押し寄せるグローバリズムに、交錯するコロナウイルスパニック、働き方改革の導入など、日本人の働く環境は急スピードで変化を求められている。

しかしいまだに「正社員は安心」という常識は、根強い。特に就職氷河期以降、若者の間では正社員希望が増加しているようだ。

だが、会社員になるメリットはほとんどない、と断言する。

昔は終身雇用・年功序列の堅硬な構造が、サラリーマンを選択する最大の利点だった。しかしリーマン・ショック以降、終身雇用も年功序列も崩れ落ちた。
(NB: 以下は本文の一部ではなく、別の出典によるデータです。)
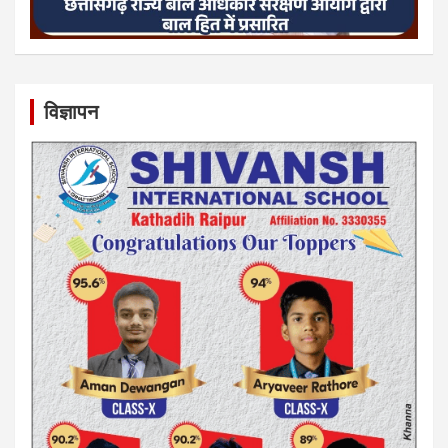
विज्ञापन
有名な大手企業に勤めているとしても、安定した給料や待遇が得られる保証はない。いつ仕事を失い、路頭に放り出されるかわからないという意味では、正社員も派遣社員もフリーターも同列なのだ。

■リスクの少ない環境で、人は成長できるか

一方で、会社組織の利点としては、仲間との結束感がある。同じ会社に勤める上司や部下、同僚は、仕事の成果を分かち合える最も身近な、味方でありえるはずだ。喜びを共有できたり褒めてくれる人が職場にいると、それなりのモチベーションを保つことができるのではないか。会社のブランドを使って、よりスケールの大きいプロジェクトを進める利用法も考えられる。オフィスの同僚 写真=iStock.com/Sushiman ※写真はイメージです – 写真=iStock.com/Sushiman

人間関係ではストレスは溜まるだろう。けれど同じ会社に勤めているというだけで、結局は身内だから、最低限のフォローをしてくれる。個人的なミスも、最終的には会社が責任を取ってくれる。業務トラブルにおいて、リスクを軽減できるという意味では、組織は役立っている面があるかもしれない。
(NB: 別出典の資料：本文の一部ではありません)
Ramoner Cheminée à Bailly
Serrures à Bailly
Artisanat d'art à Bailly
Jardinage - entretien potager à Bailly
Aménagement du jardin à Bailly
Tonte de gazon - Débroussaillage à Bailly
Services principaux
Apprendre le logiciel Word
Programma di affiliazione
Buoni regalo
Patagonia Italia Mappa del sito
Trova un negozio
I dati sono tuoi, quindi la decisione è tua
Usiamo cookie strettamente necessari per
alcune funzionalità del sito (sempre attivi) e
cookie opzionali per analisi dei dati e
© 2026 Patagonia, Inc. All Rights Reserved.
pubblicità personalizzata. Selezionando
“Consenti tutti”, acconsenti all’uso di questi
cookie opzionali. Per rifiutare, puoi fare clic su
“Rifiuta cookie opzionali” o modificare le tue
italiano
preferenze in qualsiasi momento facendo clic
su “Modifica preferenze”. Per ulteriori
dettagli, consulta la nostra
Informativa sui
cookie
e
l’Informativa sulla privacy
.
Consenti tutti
だが、リスクが免じられている環境で、人は成長できるだろうか?

助けたくもない仲間まで助けることが、正しいのだろうか?

■自己犠牲は美しくない、しょせん無駄骨だ

人は、人のために生きているのではない。やりたいことをやり尽くすために生きていることを、忘れてはならない。

人のために尽くすのがやりたいことだと言うなら、それはそれで結構だろう。しかしそれが目的になった途端、自己犠牲などという表現で美化されてしまう。

絶対に美しくなんかない。自己犠牲は、しょせん無駄骨だ。

組織に依存を続けていると、「みんなのため」という自己犠牲が正義を持ち、個人の意思や意見が押し潰され、成長が阻害されることに鈍感になってしまう。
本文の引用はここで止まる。